*** Block opens ***
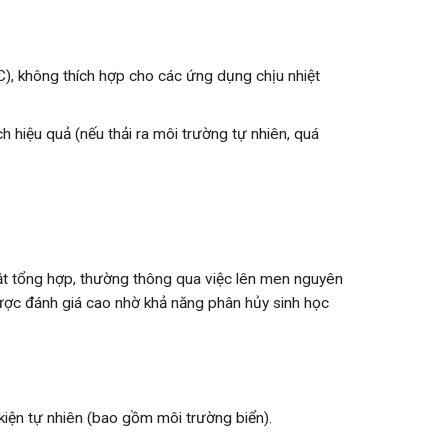
C), không thích hợp cho các ứng dụng chịu nhiệt
 hiệu quả (nếu thải ra môi trường tự nhiên, quá
ật tổng hợp, thường thông qua việc lên men nguyên
được đánh giá cao nhờ khả năng phân hủy sinh học
kiện tự nhiên (bao gồm môi trường biển).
*** Block closes ***
_Your task_
Could you state how many lines in the data hold the word "nhiên"? Only the number should be given.

_Output below_
2